Après ses moments de crise, souvent, il s’allongeait sur son lit, et fixant le plafond, il réfléchissait à la raison d’un tel comportement. Après tout, à quoi bon vouloir dessiner cet homme alors qu’il était écrivain et que c’était par les mots et non par le trait qu’il devait lui donner une nouvelle vie ? Tout au fond de lui, quelque chose lui soufflait que la raison était qu’il aurait aimé revoir Lloyd Lewis, passer encore quelques moments à sa compagnie, que le portrait aurait pu jouer une sorte de substitut qu’il aurait pu admirer.. étudier ce faciès si particulier, si troublant, si... attirant. Mais une part plus rationnelle en lui même lui contait un tout autre discours qui le satisfaisait bien d’avantage. En effet, voir ce visage à ses côtés pendant ses travaux d’écriture lui aurait permis de mieux cerner son personnage, de lui insuffler une véritable personnalité, un véritable caractère.
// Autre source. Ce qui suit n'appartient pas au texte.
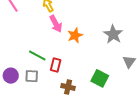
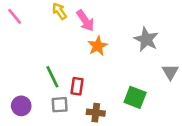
pink arrow: (56, 24) -> (85, 21), moved
green line: (37, 56) -> (52, 77), turned 42
gray square: (32, 76) -> (60, 105), moved

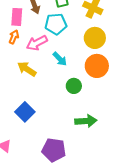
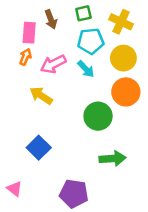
cyan pentagon: (56, 24) -> (91, 41), moved
cyan arrow: (60, 59) -> (86, 69), moved
green circle: (74, 86) -> (98, 116), size x1.5

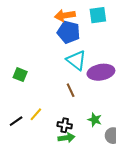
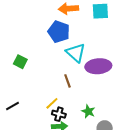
blue pentagon: (69, 32) -> (59, 32), moved
yellow line: (36, 114) -> (52, 103), moved

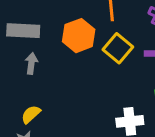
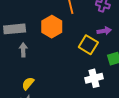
yellow square: (118, 48) -> (88, 45), moved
Mais puisque apparemment jamais Thomas ne serait à la hauteur de ses ambitions en matière de graphisme, il préféra renoncer à ce projet pour se consacrer entièrement à son roman, car maintenant qu’il tenait son sujet, il allait devoir lui créer un décor et ses éléments parallèles. Alors, il s’amusa à mettre en place diverses aventures dans lesquelles le héros, pour lequel il n’avait pas encore trouvé de nom satisfaisant donc qu’il appelait toujours Lloyd, mettait fin aux agissements des pires gredins à travers mille péripéties toutes plus extravagantes les unes que les autres.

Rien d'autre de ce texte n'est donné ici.